> About this task
Once the line with "online shopping experience with" is found in the entries below, print it and each following line exactly, stopping after the line with "allows you to manage your orders easily."; print nothing else.

> Page-level text extractions
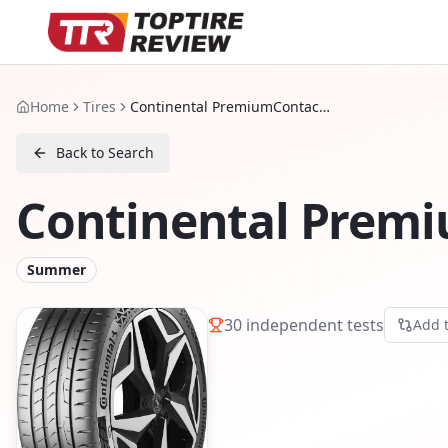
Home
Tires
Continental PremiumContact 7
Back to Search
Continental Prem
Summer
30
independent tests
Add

...

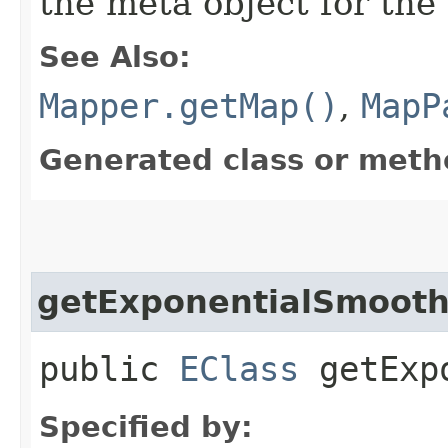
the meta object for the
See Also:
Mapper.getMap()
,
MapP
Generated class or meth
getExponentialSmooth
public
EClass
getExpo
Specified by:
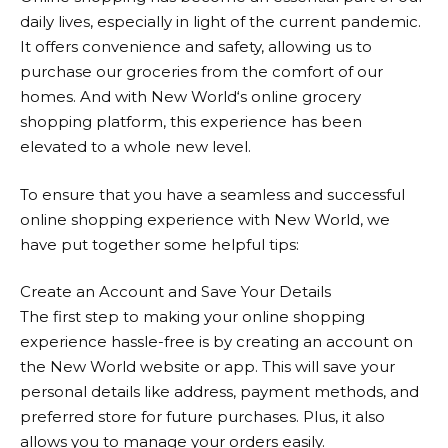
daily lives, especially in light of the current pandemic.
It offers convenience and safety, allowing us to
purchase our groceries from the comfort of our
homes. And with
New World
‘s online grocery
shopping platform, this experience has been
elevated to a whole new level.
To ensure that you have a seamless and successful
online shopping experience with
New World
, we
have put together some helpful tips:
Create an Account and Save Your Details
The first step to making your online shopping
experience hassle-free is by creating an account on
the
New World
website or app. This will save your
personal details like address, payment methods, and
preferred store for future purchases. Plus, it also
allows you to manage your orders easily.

> Result of the exercise
online shopping experience with
New World
, we
have put together some helpful tips:
Create an Account and Save Your Details
The first step to making your online shopping
experience hassle-free is by creating an account on
the
New World
website or app. This will save your
personal details like address, payment methods, and
preferred store for future purchases. Plus, it also
allows you to manage your orders easily.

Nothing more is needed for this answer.